Jacques Derrida
Jacques Derrida (/ˈdɛrɪdə/; French: [ʒak dɛʁida]; born Jackie Élie Derrida;[6] 15 July 1930 – 9 October 2004) was a French philosopher. He developed the philosophy of deconstruction, which he utilized in a number of his texts, and which was developed through close readings of the linguistics of Ferdinand de Saussure and Husserlian and Heideggerian phenomenology.[7][8][9] He is one of the major figures associated with post-structuralism and postmodern philosophy[10][11][12] although he distanced himself from post-structuralism and disowned the word "postmodernity".[13]
"Derrida" redirects here. For other uses, see Derrida (disambiguation).
Jacques Derrida
During his career, Derrida published over 40 books, together with hundreds of essays and public presentations. He had a significant influence on the humanities and social sciences, including philosophy, literature, law,[14][15][16] anthropology,[17] historiography,[18] applied linguistics,[19] sociolinguistics,[20] psychoanalysis,[21] music, architecture, and political theory.
Into the 2000s, his work retained major academic influence throughout the United States,[22] continental Europe, South America and all other countries where continental philosophy has been predominant, particularly in debates around ontology, epistemology (especially concerning social sciences), ethics, aesthetics, hermeneutics, and the philosophy of language. In most of the Anglosphere, where analytic philosophy is dominant, Derrida's influence is most presently felt in literary studies due to his longstanding interest in language and his association with prominent literary critics from his time at Yale. He also influenced architecture (in the form of deconstructivism), music[23] (especially in the musical atmosphere of hauntology), art,[24] and art criticism.[25]

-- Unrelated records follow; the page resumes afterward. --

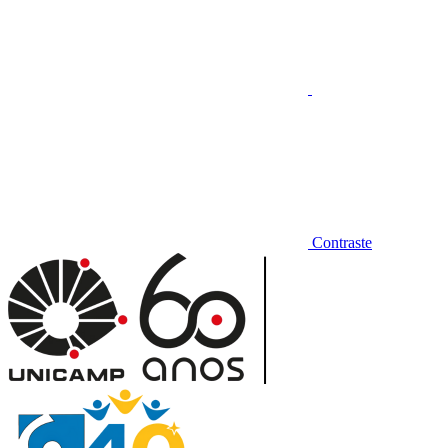
Contraste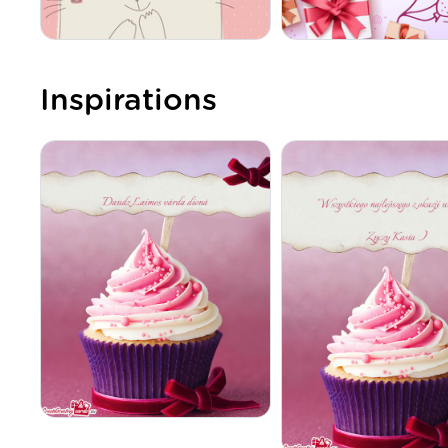
Inspirations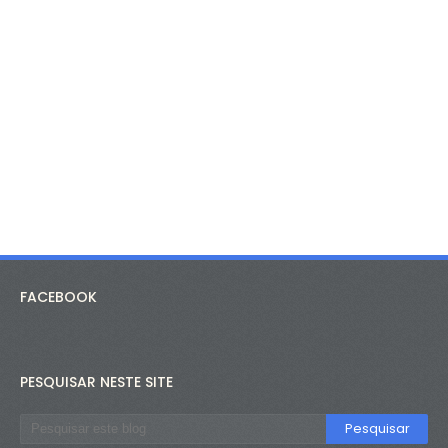
FACEBOOK
PESQUISAR NESTE SITE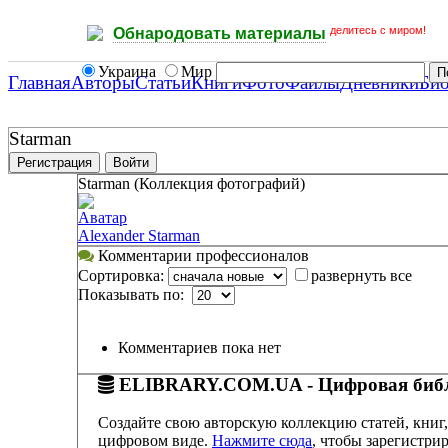
делитесь с миром!
Обнародовать материалы
Украина
Мир
Главная
Авторы
Статьи
Книги
Фото
Файлы
Дневники
Би
Starman
Регистрация
Войти
Starman (Коллекция фотографий)
Аватар
Alexander Starman
Комментарии профессионалов
Сортировка:
развернуть все
Показывать по:
Комментариев пока нет
ELIBRARY.COM.UA - Цифровая библ
Создайте свою авторскую коллекцию статей, книг,
цифровом виде.
Нажмите сюда
, чтобы зарегистрир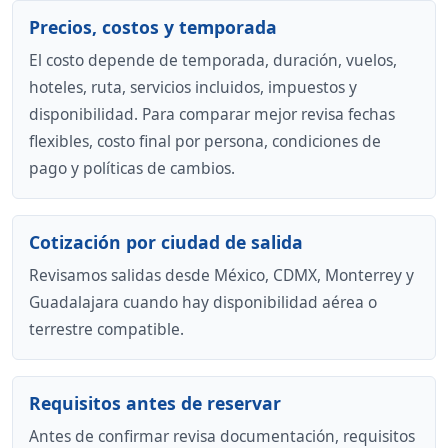
Precios, costos y temporada
El costo depende de temporada, duración, vuelos,
hoteles, ruta, servicios incluidos, impuestos y
disponibilidad. Para comparar mejor revisa fechas
flexibles, costo final por persona, condiciones de
pago y políticas de cambios.
Cotización por ciudad de salida
Revisamos salidas desde México, CDMX, Monterrey y
Guadalajara cuando hay disponibilidad aérea o
terrestre compatible.
Requisitos antes de reservar
Antes de confirmar revisa documentación, requisitos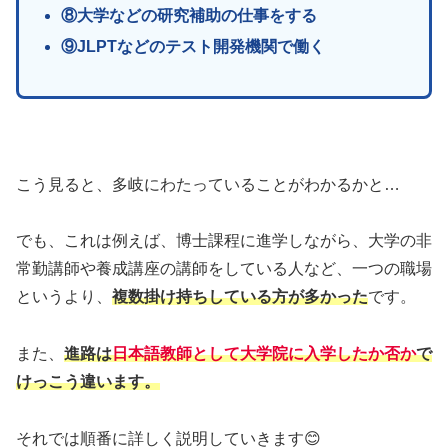
⑧大学などの研究補助の仕事をする
⑨JLPTなどのテスト開発機関で働く
こう見ると、多岐にわたっていることがわかるかと…
でも、これは例えば、博士課程に進学しながら、大学の非
常勤講師や養成講座の講師をしている人など、一つの職場
というより、
複数掛け持ちしている方が多かった
です。
また、
進路は
日本語教師として大学院に入学したか否か
で
けっこう違います。
それでは順番に詳しく説明していきます😊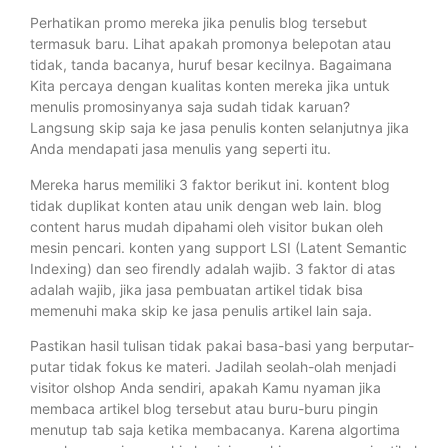
Perhatikan promo mereka jika penulis blog tersebut
termasuk baru. Lihat apakah promonya belepotan atau
tidak, tanda bacanya, huruf besar kecilnya. Bagaimana
Kita percaya dengan kualitas konten mereka jika untuk
menulis promosinyanya saja sudah tidak karuan?
Langsung skip saja ke jasa penulis konten selanjutnya jika
Anda mendapati jasa menulis yang seperti itu.
Mereka harus memiliki 3 faktor berikut ini. kontent blog
tidak duplikat konten atau unik dengan web lain. blog
content harus mudah dipahami oleh visitor bukan oleh
mesin pencari. konten yang support LSI (Latent Semantic
Indexing) dan seo firendly adalah wajib. 3 faktor di atas
adalah wajib, jika jasa pembuatan artikel tidak bisa
memenuhi maka skip ke jasa penulis artikel lain saja.
Pastikan hasil tulisan tidak pakai basa-basi yang berputar-
putar tidak fokus ke materi. Jadilah seolah-olah menjadi
visitor olshop Anda sendiri, apakah Kamu nyaman jika
membaca artikel blog tersebut atau buru-buru pingin
menutup tab saja ketika membacanya. Karena algortima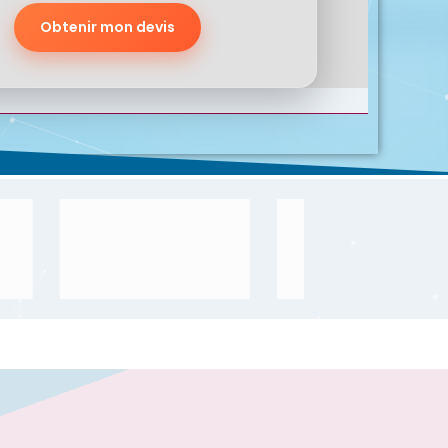
Obtenir mon devis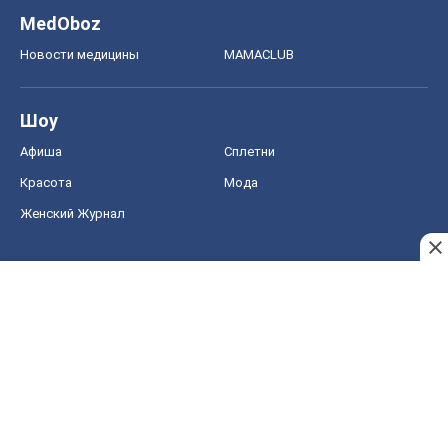
MedOboz
Новости медицины
MAMACLUB
Шоу
Афиша
Сплетни
Красота
Мода
Женский Журнал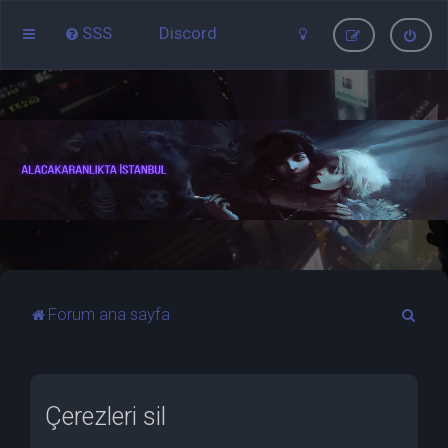
SSS
Discord
A
Forum ana sayfa
r
a
Çerezleri sil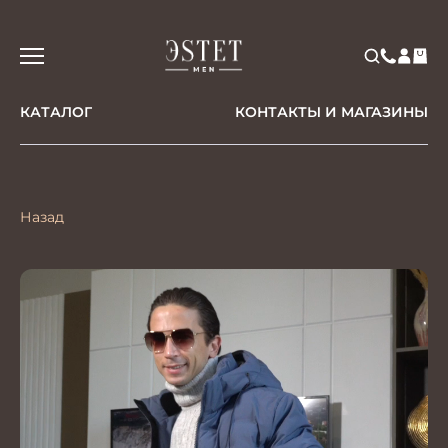
КАТАЛОГ
КОНТАКТЫ И МАГАЗИНЫ
Назад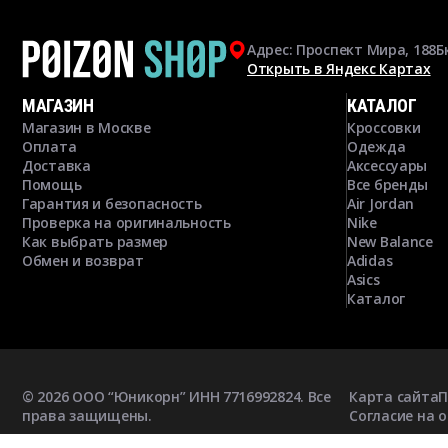
Адрес: Проспект Мира, 188Б
Открыть в Яндекс Картах
МАГАЗИН
КАТАЛОГ
Магазин в Москве
Кроссовки
Оплата
Одежда
Доставка
Аксессуары
Помощь
Все бренды
Гарантия и безопасность
Air Jordan
Проверка на оригинальность
Nike
Как выбрать размер
New Balance
Обмен и возврат
Adidas
Asics
Каталог
©
2026
ООО “Юникорн” ИНН 7716992824. Все
Карта сайта
П
права защищены.
Согласие на 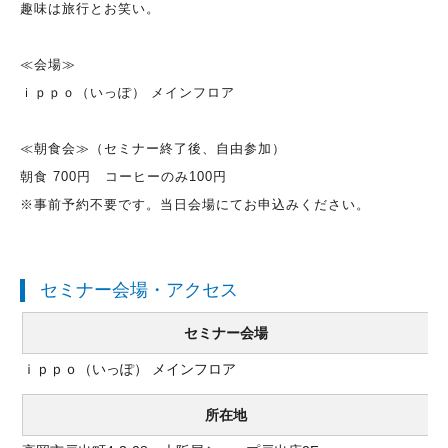
趣味は旅行とお笑い。
≪会場≫
ｉｐｐｏ（いっぽ） メインフロア
≪朝食会≫（セミナー終了後、自由参加）
朝食 700円 コーヒーのみ100円
※事前予約不要です。当日会場にてお申込みください。
セミナー会場・アクセス
セミナー会場
ｉｐｐｏ（いっぽ） メインフロア
所在地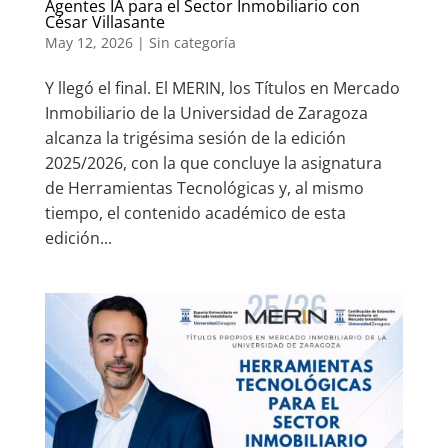
Agentes IA para el Sector Inmobiliario con
César Villasante
May 12, 2026
|
Sin categoría
Y llegó el final. El MERIN, los Títulos en Mercado
Inmobiliario de la Universidad de Zaragoza
alcanza la trigésima sesión de la edición
2025/2026, con la que concluye la asignatura
de Herramientas Tecnológicas y, al mismo
tiempo, el contenido académico de esta
edición...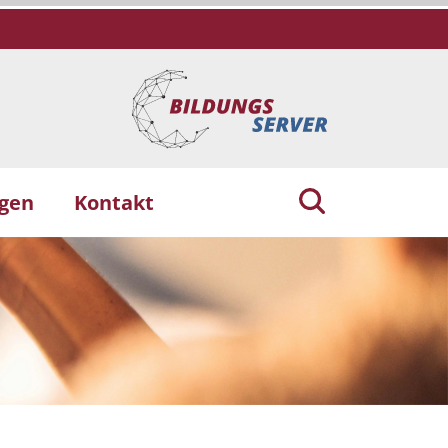
ngen
Kontakt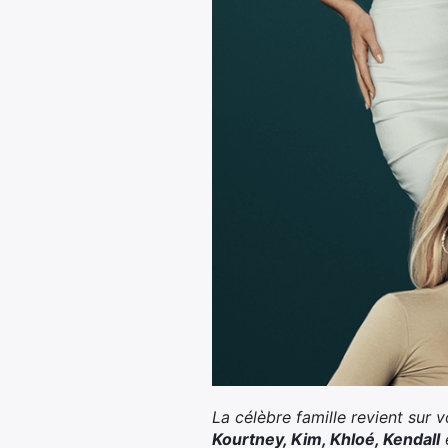
La célèbre famille revient sur 
Kourtney, Kim, Khloé, Kendall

Particularly in his later writings, Derrida addressed ethical and political themes in his work. Some critics consider Speech and Phenomena (1967) to be his most important work. Others cite: Of Grammatology (1967) Writing and Difference (1967), and Margins of Philosophy (1972). These writings influenced various activists and political movements.[26] He became a well-known and influential public figure, while his approach to philosophy and the notorious abstruseness of his work made him controversial.[26][27]
Life[edit]
Derrida was born on 15 July 1930, in a summer home in El Biar (Algiers), Algeria,[6] to Haïm Aaron Prosper Charles (known as "Aimé") Derrida (1896–1970), who worked all his life for the wine and spirits company Tachet, including as a travelling salesman (his son reflected the job was "exhausting" and "humiliating", his father forced to be a "docile employee" to the extent of waking early to do the accounts at the dining-room table),[28] and Georgette Sultana Esther (1901–1991),[29] daughter of Moïse Safar.[30] His family was Sephardic Jewish, (originally from Toledo) and became French in 1870 when the Crémieux Decree granted full French citizenship to the Jews of Algeria.[31][32] His parents named him "Jackie", "which they considered to be an American name", although he would later adopt a more "correct" version of his first name when he moved to Paris; some reports indicate that he was named Jackie after the American child actor Jackie Coogan, who had become well-known around the world via his role in the 1921 Charlie Chaplin film The Kid.[33][34][35] He was also given the middle name Élie after his paternal uncle Eugène Eliahou, at his circumcision; this name was not recorded on his birth certificate unlike those of his siblings, and he would later call it his "hidden name".[36]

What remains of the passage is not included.